Сколько же каменных домов! И бани тоже каменные, и церквей ненашенских много – дядька сказал, армянские это, а ещё татарские, мечетями называемые, с полумесяцем золотым наверху. Улицы мощены не так, как на Руси, не деревянными плашками, а каменными плитами. Прямо на улицы вынесены были столы, и за ними сидели люди в чудных шапках с плоскими доньями, причмокивая, пили из чаш дымящуюся чёрную жидкость, которая пахла незнакомо, но хорошо. Иван захотел тоже попробовать, но дядька вместо этого купил ему розовой сладкой водицы. Иван не стал спорить, чтобы не привлекать внимания. Кругом были одни мужи, чёрные видом и в странных одеждах, а жёнок совсем не видать.
– Где же их дети? – спросил Иван.
– В медресе сидят, Коран изучают. А ты даже «Лествицу райскую» не одолел, – упрекнул дядька. – А вот, гляди, при армянских церквах мастерские, там детей учат книги переписывать и буквицы киноварью с золотом рисовать.
Ивану тоже захотелось переписывать, но он подавил в себе это желание: он князь, ему нельзя. Его дело в походы ходить да на охоту. А потом, он вообще решил стать разбойником.
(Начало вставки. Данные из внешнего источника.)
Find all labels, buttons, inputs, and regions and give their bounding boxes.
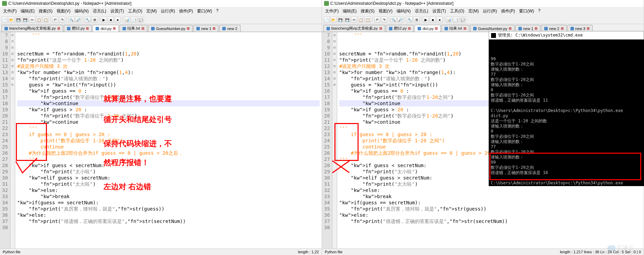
toolbar-button[interactable]: 📋 xyxy=(43,17,49,23)
cmd-window[interactable]: 管理员: C:\Windows\system32\cmd.exe 99数字必须位… xyxy=(489,31,644,186)
close-icon[interactable]: ⊠ xyxy=(561,27,564,30)
toolbar-button[interactable]: ■ xyxy=(430,17,436,23)
toolbar-button[interactable]: 📊 xyxy=(124,17,130,23)
menu-item[interactable]: 窗口(W) xyxy=(195,8,214,15)
toolbar-button[interactable]: 💬 xyxy=(460,17,466,23)
toolbar-button[interactable]: 🔧 xyxy=(407,17,413,23)
file-tab[interactable]: new 2 xyxy=(219,25,240,32)
toolbar-button[interactable]: ● xyxy=(115,17,121,23)
toolbar-button[interactable]: 💾 xyxy=(344,17,350,23)
menu-item[interactable]: 搜索(S) xyxy=(359,8,376,15)
cmd-titlebar[interactable]: 管理员: C:\Windows\system32\cmd.exe xyxy=(489,31,644,40)
toolbar-button[interactable]: 📋 xyxy=(36,17,42,23)
menu-item[interactable]: 语言(L) xyxy=(413,8,430,15)
file-tab[interactable]: GuessNumber.py⊠ xyxy=(148,25,193,32)
toolbar-button[interactable]: 💬 xyxy=(138,17,144,23)
menu-item[interactable]: 工具(O) xyxy=(448,8,466,15)
toolbar-button[interactable]: ✂ xyxy=(29,17,35,23)
toolbar-button[interactable]: 📄 xyxy=(323,17,330,23)
menu-item[interactable]: 插件(P) xyxy=(499,8,517,15)
toolbar-button[interactable]: 📄 xyxy=(1,17,8,23)
toolbar-button[interactable]: 🔎 xyxy=(397,17,403,23)
toolbar-button[interactable]: ↶ xyxy=(52,17,58,23)
toolbar-button[interactable]: 💾 xyxy=(22,17,28,23)
menu-item[interactable]: 编辑(E) xyxy=(341,8,358,15)
toolbar-button[interactable]: 🔍 xyxy=(390,17,397,23)
menu-item[interactable]: 编辑(E) xyxy=(19,8,36,15)
toolbar-button[interactable]: ↷ xyxy=(381,17,387,23)
toolbar-button[interactable]: 📋 xyxy=(358,17,364,23)
close-icon[interactable]: ⊠ xyxy=(509,27,511,30)
menu-item[interactable]: 编码(N) xyxy=(73,8,90,15)
menu-item[interactable]: ? xyxy=(536,8,542,15)
toolbar-button[interactable]: ▶ xyxy=(423,17,429,23)
file-tab[interactable]: new 2⊠ xyxy=(541,25,566,32)
close-icon[interactable]: ⊠ xyxy=(57,27,60,30)
file-tab[interactable]: new 1⊠ xyxy=(515,25,540,32)
fold-column[interactable]: ⊟⊟⊟⊟⊟⊟⊟⊟⊟ xyxy=(10,32,15,248)
close-icon[interactable]: ⊠ xyxy=(86,27,89,30)
close-icon[interactable]: ⊠ xyxy=(113,27,116,30)
menu-item[interactable]: 插件(P) xyxy=(177,8,195,15)
menu-item[interactable]: 运行(R) xyxy=(159,8,177,15)
menu-item[interactable]: 语言(L) xyxy=(91,8,108,15)
fold-column[interactable]: ⊟⊟⊟⊟⊟⊟⊟⊟⊟ xyxy=(332,32,337,248)
toolbar-button[interactable]: 📂 xyxy=(8,17,14,23)
cmd-output[interactable]: 99数字必须位于1-20之间请输入猜测的数：77数字必须位于1-20之间请输入猜… xyxy=(489,40,644,186)
menu-item[interactable]: 文件(F) xyxy=(1,8,18,15)
menu-item[interactable]: 编码(N) xyxy=(395,8,412,15)
toolbar-button[interactable]: 📊 xyxy=(446,17,452,23)
menu-item[interactable]: 运行(R) xyxy=(481,8,499,15)
toolbar-button[interactable]: ■ xyxy=(108,17,114,23)
toolbar-button[interactable]: 📑 xyxy=(453,17,459,23)
file-tab[interactable]: 结果.txt⊠ xyxy=(119,25,147,32)
toolbar-button[interactable]: 🔎 xyxy=(75,17,81,23)
menu-item[interactable]: 视图(V) xyxy=(377,8,394,15)
menu-item[interactable]: 设置(T) xyxy=(109,8,126,15)
toolbar-button[interactable]: ✂ xyxy=(351,17,357,23)
close-icon[interactable]: ⊠ xyxy=(435,27,438,30)
close-icon[interactable]: ⊠ xyxy=(213,27,215,30)
menu-item[interactable]: 窗口(W) xyxy=(517,8,536,15)
toolbar-button[interactable]: ↷ xyxy=(59,17,65,23)
toolbar-button[interactable]: ▶ xyxy=(101,17,107,23)
toolbar-button[interactable]: 💾 xyxy=(15,17,21,23)
file-tab[interactable]: 结果.txt⊠ xyxy=(441,25,469,32)
close-icon[interactable]: ⊠ xyxy=(464,27,466,30)
menu-item[interactable]: 搜索(S) xyxy=(37,8,54,15)
file-tab[interactable]: GuessNumber.py⊠ xyxy=(470,25,515,32)
menu-item[interactable]: 宏(M) xyxy=(467,8,480,15)
toolbar-button[interactable]: 📋 xyxy=(365,17,371,23)
file-tab[interactable]: biancheng网vip文章检索.py⊠ xyxy=(1,25,63,32)
close-icon[interactable]: ⊠ xyxy=(587,27,589,30)
toolbar-button[interactable]: 📑 xyxy=(131,17,137,23)
close-icon[interactable]: ⊠ xyxy=(535,27,537,30)
menu-item[interactable]: 设置(T) xyxy=(431,8,448,15)
code-editor[interactable]: 7891011121314151617181920212223242526272… xyxy=(0,32,322,248)
toolbar-button[interactable]: 📂 xyxy=(330,17,336,23)
file-tab[interactable]: new 1⊠ xyxy=(193,25,218,32)
file-tab[interactable]: dict.py⊠ xyxy=(414,25,441,32)
code-area[interactable]: ''' secretNum = "fn">random."fn">randint… xyxy=(15,32,322,248)
toolbar-button[interactable]: 💾 xyxy=(337,17,343,23)
close-icon[interactable]: ⊠ xyxy=(408,27,411,30)
file-tab[interactable]: 爬52.py⊠ xyxy=(386,25,414,32)
file-tab[interactable]: 爬52.py⊠ xyxy=(64,25,92,32)
toolbar-button[interactable]: ↶ xyxy=(374,17,380,23)
menu-item[interactable]: ? xyxy=(214,8,220,15)
toolbar-button[interactable]: 🔍 xyxy=(68,17,75,23)
menu-item[interactable]: 工具(O) xyxy=(126,8,144,15)
toolbar-button[interactable]: ⚙ xyxy=(413,17,420,23)
toolbar-button[interactable]: ⚙ xyxy=(91,17,98,23)
close-icon[interactable]: ⊠ xyxy=(142,27,144,30)
file-tab[interactable]: biancheng网vip文章检索.py⊠ xyxy=(323,25,385,32)
toolbar-button[interactable]: ● xyxy=(437,17,443,23)
toolbar-button[interactable]: 🔧 xyxy=(85,17,91,23)
menu-item[interactable]: 文件(F) xyxy=(323,8,340,15)
menu-item[interactable]: 宏(M) xyxy=(145,8,158,15)
close-icon[interactable]: ⊠ xyxy=(379,27,382,30)
file-tab[interactable]: dict.py⊠ xyxy=(92,25,119,32)
menu-item[interactable]: 视图(V) xyxy=(55,8,72,15)
close-icon[interactable]: ⊠ xyxy=(187,27,189,30)
file-tab[interactable]: new 3⊠ xyxy=(567,25,593,32)
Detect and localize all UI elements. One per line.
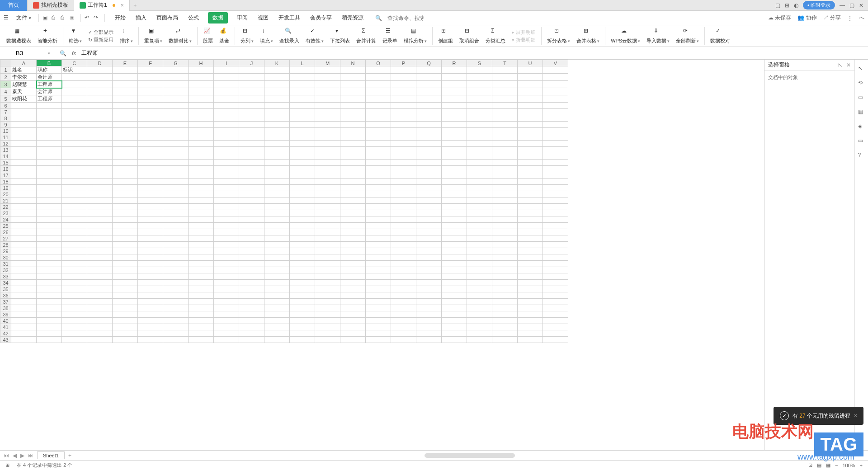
cell-F37[interactable] (138, 299, 163, 305)
cell-H32[interactable] (189, 267, 214, 273)
cell-N11[interactable] (340, 134, 366, 141)
cell-V38[interactable] (543, 305, 568, 311)
col-header-M[interactable]: M (315, 60, 340, 66)
cell-A12[interactable] (11, 141, 37, 147)
cell-L15[interactable] (290, 160, 315, 166)
maximize-icon[interactable]: ▢ (849, 2, 854, 9)
cell-I37[interactable] (214, 299, 239, 305)
row-header-35[interactable]: 35 (0, 286, 11, 292)
cell-I30[interactable] (214, 254, 239, 261)
cell-B33[interactable] (37, 273, 62, 280)
cell-G27[interactable] (163, 235, 189, 242)
cell-E5[interactable] (113, 95, 138, 103)
cell-N2[interactable] (340, 74, 366, 81)
cell-R20[interactable] (442, 191, 467, 197)
cell-A23[interactable] (11, 210, 37, 216)
cell-S24[interactable] (467, 216, 492, 223)
cell-C24[interactable] (62, 216, 87, 223)
cell-T34[interactable] (492, 280, 518, 286)
menu-tab-9[interactable]: 稻壳资源 (341, 12, 364, 24)
row-header-5[interactable]: 5 (0, 95, 11, 103)
cell-Q19[interactable] (416, 185, 442, 191)
cell-D22[interactable] (87, 204, 113, 210)
cell-G15[interactable] (163, 160, 189, 166)
cell-C29[interactable] (62, 248, 87, 254)
login-button[interactable]: • 临时登录 (803, 1, 835, 9)
cell-E3[interactable] (113, 81, 138, 88)
col-header-G[interactable]: G (163, 60, 189, 66)
cell-F42[interactable] (138, 330, 163, 337)
cell-K41[interactable] (264, 324, 290, 330)
cell-B25[interactable] (37, 223, 62, 229)
cell-K19[interactable] (264, 185, 290, 191)
cell-J21[interactable] (239, 197, 264, 204)
cell-B27[interactable] (37, 235, 62, 242)
cell-O37[interactable] (366, 299, 391, 305)
cell-J18[interactable] (239, 179, 264, 185)
cell-K4[interactable] (264, 88, 290, 95)
cell-Q34[interactable] (416, 280, 442, 286)
cell-L5[interactable] (290, 95, 315, 103)
cell-P2[interactable] (391, 74, 416, 81)
cell-O15[interactable] (366, 160, 391, 166)
cell-K42[interactable] (264, 330, 290, 337)
cell-H18[interactable] (189, 179, 214, 185)
cell-A20[interactable] (11, 191, 37, 197)
cell-S4[interactable] (467, 88, 492, 95)
cell-F33[interactable] (138, 273, 163, 280)
cell-O19[interactable] (366, 185, 391, 191)
cell-D28[interactable] (87, 242, 113, 248)
cell-M14[interactable] (315, 153, 340, 160)
cell-N21[interactable] (340, 197, 366, 204)
cell-K7[interactable] (264, 109, 290, 115)
cell-E36[interactable] (113, 292, 138, 299)
cell-F9[interactable] (138, 122, 163, 128)
cell-K30[interactable] (264, 254, 290, 261)
ribbon-分列[interactable]: ⊟分列 (238, 28, 256, 44)
cell-N36[interactable] (340, 292, 366, 299)
cell-S26[interactable] (467, 229, 492, 235)
cell-F32[interactable] (138, 267, 163, 273)
cell-V28[interactable] (543, 242, 568, 248)
row-header-34[interactable]: 34 (0, 280, 11, 286)
cell-N29[interactable] (340, 248, 366, 254)
cell-H39[interactable] (189, 311, 214, 318)
ribbon-记录单[interactable]: ☰记录单 (380, 28, 400, 44)
cell-I41[interactable] (214, 324, 239, 330)
cell-B28[interactable] (37, 242, 62, 248)
cell-A25[interactable] (11, 223, 37, 229)
cell-V33[interactable] (543, 273, 568, 280)
cell-O25[interactable] (366, 223, 391, 229)
cell-J15[interactable] (239, 160, 264, 166)
cell-F28[interactable] (138, 242, 163, 248)
cell-Q38[interactable] (416, 305, 442, 311)
cell-S39[interactable] (467, 311, 492, 318)
cell-J23[interactable] (239, 210, 264, 216)
cell-L34[interactable] (290, 280, 315, 286)
cell-B38[interactable] (37, 305, 62, 311)
row-header-28[interactable]: 28 (0, 242, 11, 248)
cell-M20[interactable] (315, 191, 340, 197)
cell-reference[interactable]: ▾ (0, 50, 54, 56)
cell-O2[interactable] (366, 74, 391, 81)
cell-A16[interactable] (11, 166, 37, 172)
cell-B43[interactable] (37, 337, 62, 343)
cell-D11[interactable] (87, 134, 113, 141)
tab-workbook[interactable]: 工作簿1 × (74, 0, 130, 11)
cell-S42[interactable] (467, 330, 492, 337)
cell-Q43[interactable] (416, 337, 442, 343)
cell-E35[interactable] (113, 286, 138, 292)
cell-K31[interactable] (264, 261, 290, 267)
cell-F14[interactable] (138, 153, 163, 160)
cell-P24[interactable] (391, 216, 416, 223)
cell-K12[interactable] (264, 141, 290, 147)
cell-V40[interactable] (543, 318, 568, 324)
cell-K22[interactable] (264, 204, 290, 210)
cell-B16[interactable] (37, 166, 62, 172)
cell-J20[interactable] (239, 191, 264, 197)
cell-I19[interactable] (214, 185, 239, 191)
cell-K13[interactable] (264, 147, 290, 153)
select-all-corner[interactable] (0, 60, 11, 66)
cell-N41[interactable] (340, 324, 366, 330)
cell-V2[interactable] (543, 74, 568, 81)
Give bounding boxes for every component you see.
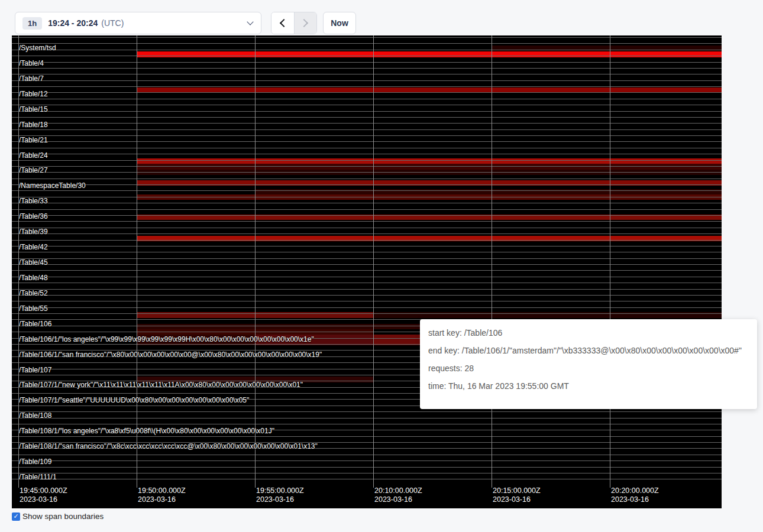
time-range-label: 19:24 - 20:24 bbox=[48, 18, 98, 28]
time-axis-tick: 19:55:00.000Z2023-03-16 bbox=[256, 486, 304, 504]
tooltip-requests: requests: 28 bbox=[428, 364, 749, 373]
span-boundary-line bbox=[12, 86, 722, 87]
time-gridline bbox=[492, 35, 492, 488]
row-key-label: /Table/18 bbox=[19, 121, 48, 129]
span-boundary-line bbox=[12, 123, 722, 124]
span-boundary-line bbox=[12, 105, 722, 105]
span-boundary-line bbox=[12, 228, 722, 228]
span-boundary-line bbox=[12, 111, 722, 112]
span-boundary-line bbox=[12, 92, 722, 93]
row-key-label: /Table/48 bbox=[19, 274, 48, 282]
time-axis-tick: 19:45:00.000Z2023-03-16 bbox=[20, 486, 67, 504]
row-key-label: /Table/107/1/"new york"/"\x11\x11\x11\x1… bbox=[19, 381, 303, 389]
span-boundary-line bbox=[12, 190, 722, 191]
span-boundary-line bbox=[12, 62, 722, 63]
span-boundary-line bbox=[12, 295, 722, 296]
time-axis-tick: 20:20:00.000Z2023-03-16 bbox=[611, 486, 659, 504]
span-boundary-line bbox=[12, 179, 722, 179]
span-boundary-line bbox=[12, 479, 722, 479]
span-boundary-line bbox=[12, 160, 722, 161]
time-axis-tick: 19:50:00.000Z2023-03-16 bbox=[138, 486, 186, 504]
row-key-label: /Table/52 bbox=[19, 289, 48, 297]
span-tooltip: start key: /Table/106 end key: /Table/10… bbox=[420, 319, 757, 409]
span-boundary-line bbox=[12, 307, 722, 308]
show-span-boundaries-checkbox[interactable]: ✓ bbox=[12, 512, 20, 521]
row-key-label: /Table/45 bbox=[19, 258, 48, 267]
time-range-selector[interactable]: 1h 19:24 - 20:24 (UTC) bbox=[15, 12, 261, 34]
row-key-label: /Table/24 bbox=[19, 151, 48, 160]
time-axis-tick: 20:10:00.000Z2023-03-16 bbox=[374, 486, 422, 504]
heat-band bbox=[137, 51, 722, 57]
span-boundary-line bbox=[12, 252, 722, 252]
row-key-label: /Table/107 bbox=[19, 366, 51, 374]
row-key-label: /Table/15 bbox=[19, 105, 48, 113]
row-key-label: /Table/108 bbox=[19, 411, 51, 420]
row-key-label: /Table/27 bbox=[19, 166, 48, 174]
row-key-label: /Table/111/1 bbox=[19, 473, 57, 481]
span-boundary-line bbox=[12, 277, 722, 277]
tooltip-time: time: Thu, 16 Mar 2023 19:55:00 GMT bbox=[428, 381, 749, 391]
heat-band bbox=[137, 164, 722, 170]
span-boundary-line bbox=[12, 50, 722, 50]
span-boundary-line bbox=[12, 172, 722, 173]
span-boundary-line bbox=[12, 301, 722, 301]
row-key-label: /Table/106 bbox=[19, 320, 51, 328]
span-boundary-line bbox=[12, 56, 722, 56]
span-boundary-line bbox=[12, 117, 722, 118]
page: { "toolbar": { "time_range_selector": { … bbox=[0, 0, 763, 532]
heat-band bbox=[137, 158, 722, 164]
row-key-label: /Table/109 bbox=[19, 458, 51, 466]
span-boundary-line bbox=[12, 68, 722, 69]
row-key-label: /Table/106/1/"san francisco"/"\x80\x00\x… bbox=[19, 351, 322, 359]
row-key-label: /NamespaceTable/30 bbox=[19, 181, 86, 190]
show-span-boundaries-label: Show span boundaries bbox=[22, 512, 104, 521]
row-key-label: /Table/108/1/"san francisco"/"\x8c\xcc\x… bbox=[19, 442, 318, 450]
span-boundary-line bbox=[12, 99, 722, 99]
now-button[interactable]: Now bbox=[323, 12, 356, 34]
span-boundary-line bbox=[12, 37, 722, 38]
span-boundary-line bbox=[12, 233, 722, 234]
time-gridline bbox=[610, 35, 610, 488]
timezone-label: (UTC) bbox=[101, 18, 124, 28]
span-boundary-line bbox=[12, 270, 722, 271]
row-key-label: /Table/21 bbox=[19, 136, 48, 144]
span-boundary-line bbox=[12, 141, 722, 142]
time-window-nav bbox=[271, 12, 317, 34]
span-boundary-line bbox=[12, 135, 722, 136]
time-gridline bbox=[137, 35, 137, 488]
span-boundary-line bbox=[12, 258, 722, 259]
duration-badge: 1h bbox=[22, 17, 42, 30]
time-axis-tick: 20:15:00.000Z2023-03-16 bbox=[493, 486, 541, 504]
span-boundary-line bbox=[12, 240, 722, 241]
span-boundary-line bbox=[12, 197, 722, 197]
row-key-label: /Table/4 bbox=[19, 59, 44, 67]
span-boundary-line bbox=[12, 289, 722, 290]
span-boundary-line bbox=[12, 313, 722, 314]
time-gridline bbox=[255, 35, 256, 488]
span-boundary-line bbox=[12, 424, 722, 424]
next-window-button-disabled[interactable] bbox=[294, 12, 317, 34]
chevron-left-icon bbox=[280, 19, 288, 27]
tooltip-start-key: start key: /Table/106 bbox=[428, 328, 749, 338]
key-visualizer-canvas[interactable]: /System/tsd/Table/4/Table/7/Table/12/Tab… bbox=[12, 35, 722, 508]
span-boundary-line bbox=[12, 203, 722, 203]
span-boundary-line bbox=[12, 184, 722, 185]
show-span-boundaries-row: ✓ Show span boundaries bbox=[12, 512, 104, 521]
span-boundary-line bbox=[12, 80, 722, 81]
previous-window-button[interactable] bbox=[271, 12, 294, 34]
span-boundary-line bbox=[12, 411, 722, 412]
chevron-right-icon bbox=[300, 19, 308, 27]
tooltip-end-key: end key: /Table/106/1/"amsterdam"/"\xb33… bbox=[428, 346, 749, 355]
span-boundary-line bbox=[12, 283, 722, 283]
row-key-label: /Table/39 bbox=[19, 228, 48, 236]
span-boundary-line bbox=[12, 473, 722, 473]
span-boundary-line bbox=[12, 148, 722, 148]
row-key-label: /Table/42 bbox=[19, 243, 48, 251]
row-key-label: /Table/106/1/"los angeles"/"\x99\x99\x99… bbox=[19, 335, 314, 343]
row-key-label: /Table/108/1/"los angeles"/"\xa8\xf5\u00… bbox=[19, 427, 274, 435]
span-boundary-line bbox=[12, 154, 722, 154]
span-boundary-line bbox=[12, 209, 722, 210]
span-boundary-line bbox=[12, 221, 722, 222]
time-gridline bbox=[373, 35, 374, 488]
span-boundary-line bbox=[12, 455, 722, 455]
Долго бродили они по Солхату. Были улицы широкие и тенистые, а были узкие и кривые и кончались тупиками. Дома скрывались за глухими каменными оградами, из-за которых свисали ветки с неизвестными румяными плодами. Но дядька сказал, их нельзя есть, живот заболит, мы к такому непривычные, вот вода целебная – другое дело. Источников, текущих из гончарных труб в большие каменные чаши, было много. Один тёплый, другой солёный и вонючий, третий – просто солёный. Изо всех попили, на всякий случай, чтобы стать здоровше. Немного погодя в одном из тупичков, оглядываясь, вылили, что пили, и дядька сказал, что долго им теперь не попробовать родимой родниковой водицы, вся она тут тухлая и солёная, и молока коровьего не добьёшься. Иванчика это Опечалило. Он уже подустал, хотя и крепился. Да и цели у них с дядькой были разные: тот норовил на базар, а княжичу хотелось поглядеть, где страшный Узбек живёт. Тогда Иван Михайлович сказал, что хан в степи живёт, за городом, тут ему душно, а мечеть, куда он молиться приезжает, посмотреть можно. Иванчик не захотел мечеть, и они пошли на базар.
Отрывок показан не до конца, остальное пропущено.